There is something I have caught myself saying over and over again in prayer lately. Especially as this Christmas season settles in and it becomes far too easy to be swept up in the hustle and bustle of it all, I’ve been reflecting on the Christmas story and how I hope that it never becomes common. That the fact that I know it so well and have heard it my whole entire life, that it never loses its wonder and power. Eternity stepping into humanity. A baby boy born in a tiny little obscure town in a stable–the King of the World. His entrance into the world heralded by the angels and simple shepherds. A turning point in the history of the world at that time–all leading up to the one day when this helpless baby boy would hang on a cross as a man and carry the sins of all upon His shoulders.
I hope the wonder of it never ceases. I hope the enormity of what we celebrate each and every Christmas continues to move our hearts to worship. That our focus is on the enormity of that little manger scene, rather than running an endurance race throughout the holiday season. So many of us get caught up in the to do lists and the planning and the arrangements–which are on our plates and need to be addressed. But so many of us get exhausted by this season. By all that has to be done and we forget that Christmas was never about what we do, but always about what He has done for us.
And I have fallen prey to this so many times myself. Caught up in the holiday season. Trying to do an advent study but falling behind while I try to get so many things done. The end of the year that always seems to bring out a certain sense of urgency to finish the year well. There have been years when Christmas has been about so many other things and not about that manger scene. Not about that baby boy.
Or there have been years when I have dived deep into advent studies and tried to hard so focus on the true meaning of Christmas, only to find it boring. Which I know sounds absolutely terrible to say, but how many times can we hear something and still find it exciting and new?

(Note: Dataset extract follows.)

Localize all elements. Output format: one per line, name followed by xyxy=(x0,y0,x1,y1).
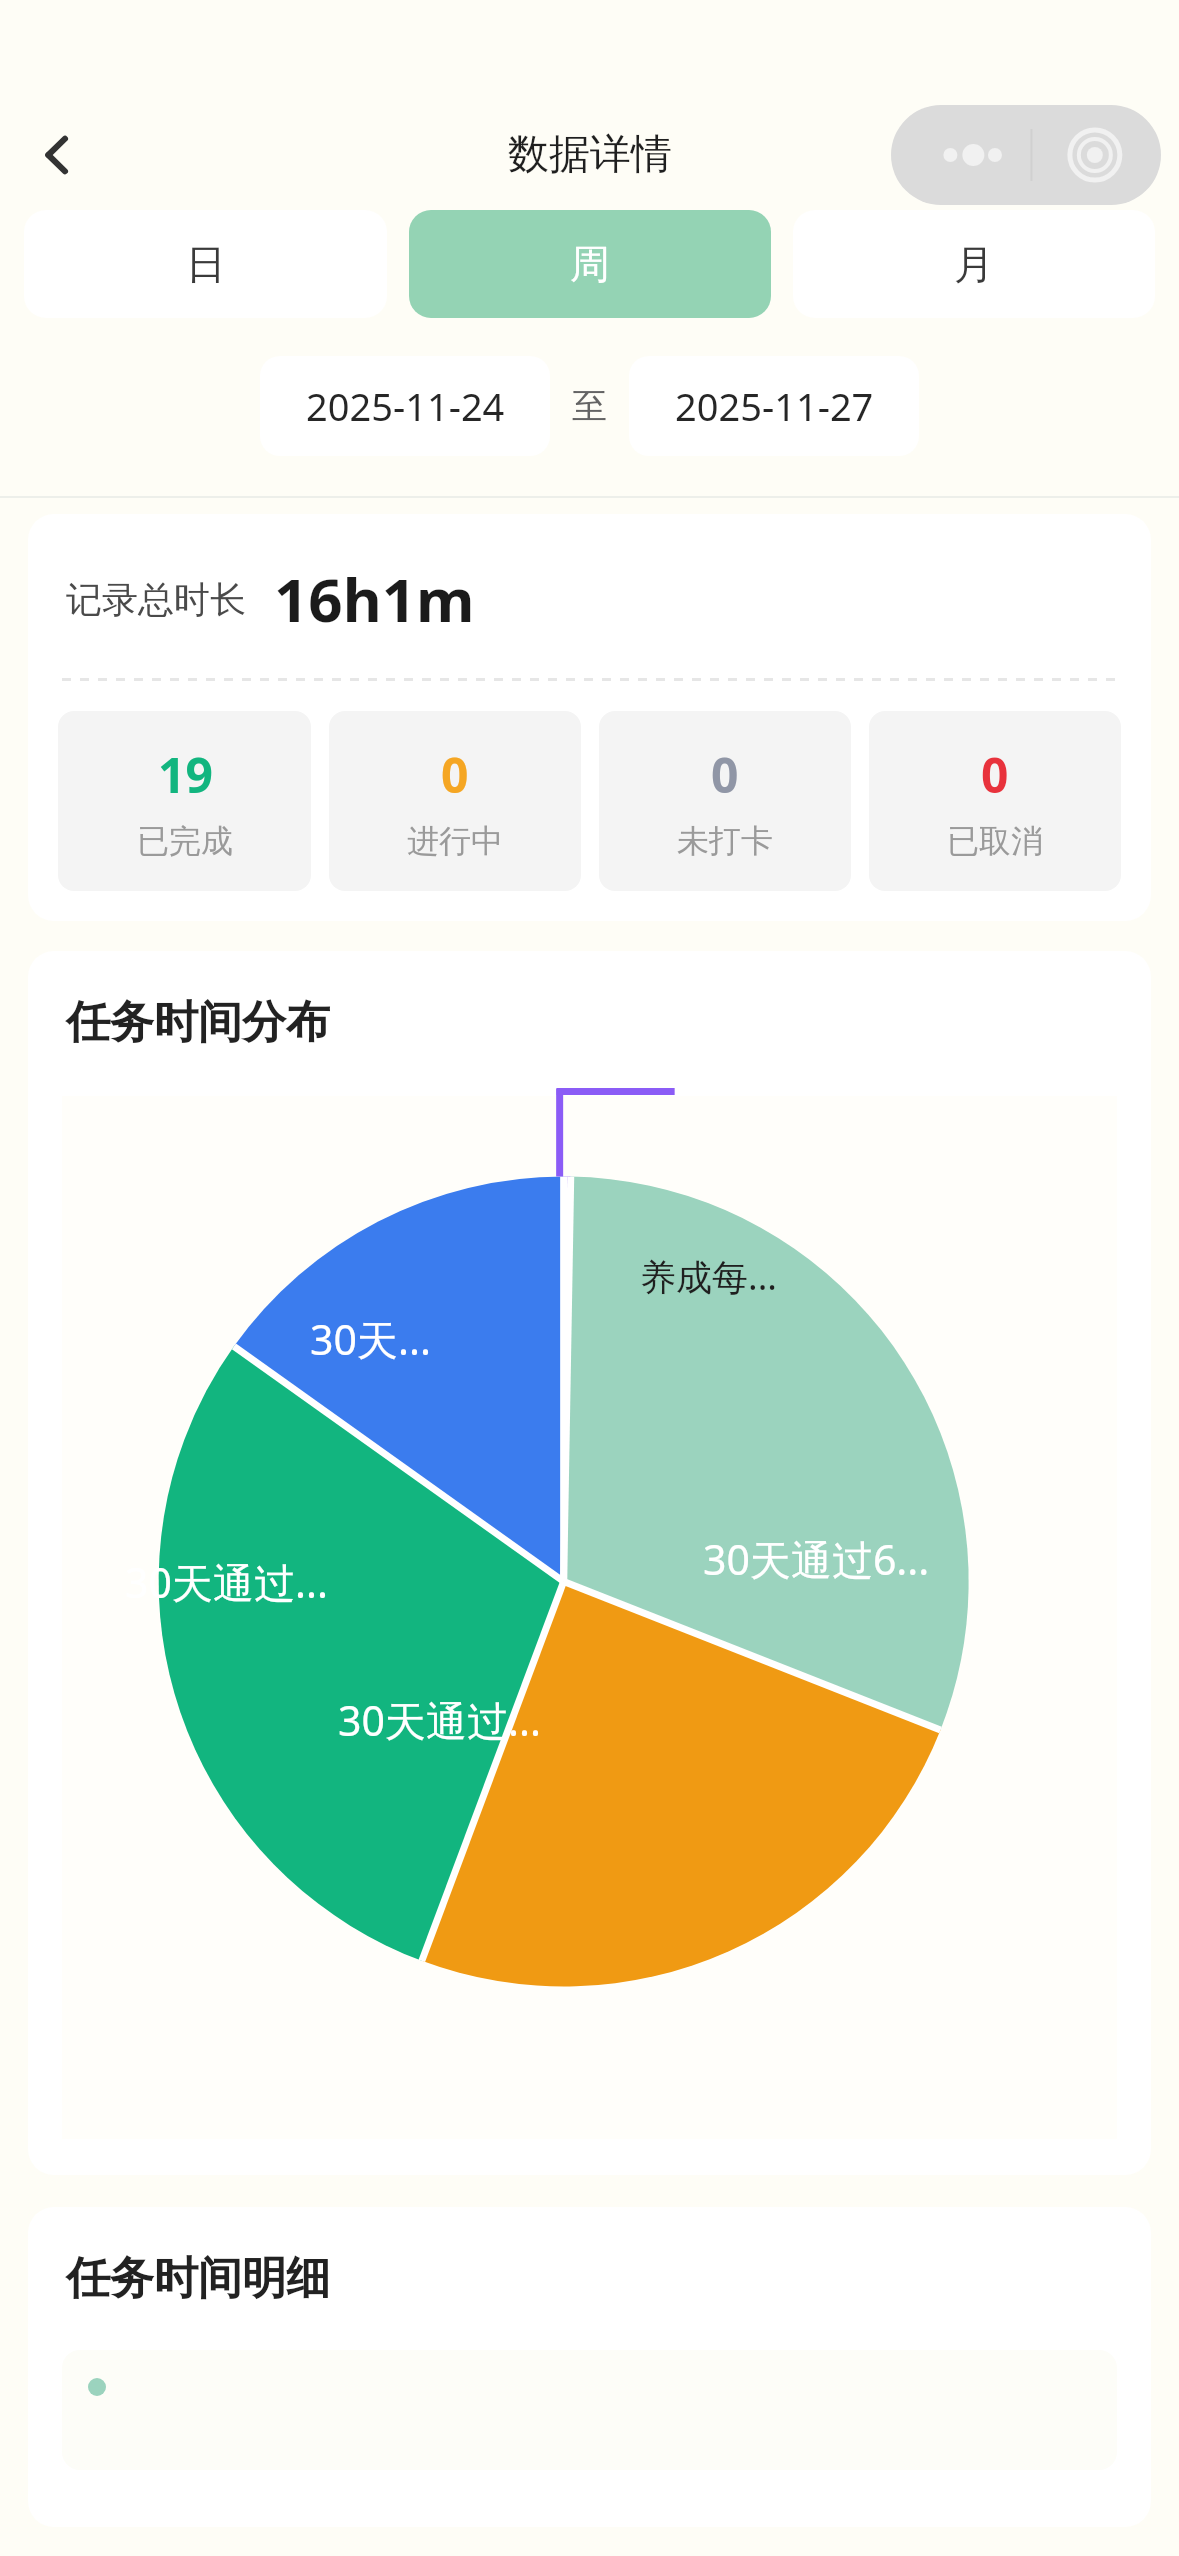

But I think that is part of the point. Sometimes we just have to set our hearts on what is true and what is right, even if it takes diligence and discipline. Even if the wonder isn’t there in the moment. Because it may hit us at a completely different point of our lives and be just what we need. Faith isn’t always this awe-filled experience full of all the good feels, but one of setting our hearts on Christ even when that itself feels like something on our to-do list for the day. We don’t have to let the Christmas story be common. We can seek Him in the midst of it and ask how it changes our lives and sit in the weight of what that truly means for us. We can choose to let Him in right into the crazy and He will meet us there.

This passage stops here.